EXERCISE INSTRUCTIONS: All entries need to be written out verbatim, with pictures omitted.

(Saved entries)
————————

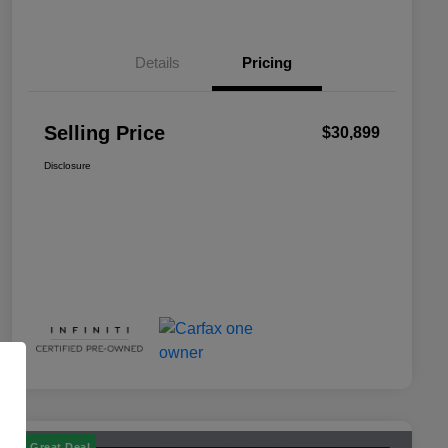
Details
Pricing
Selling Price
$30,899
Disclosure
Great Deal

————————

ANSWER SECTION:
Details
Pricing
Selling Price
$30,899
Disclosure
Great Deal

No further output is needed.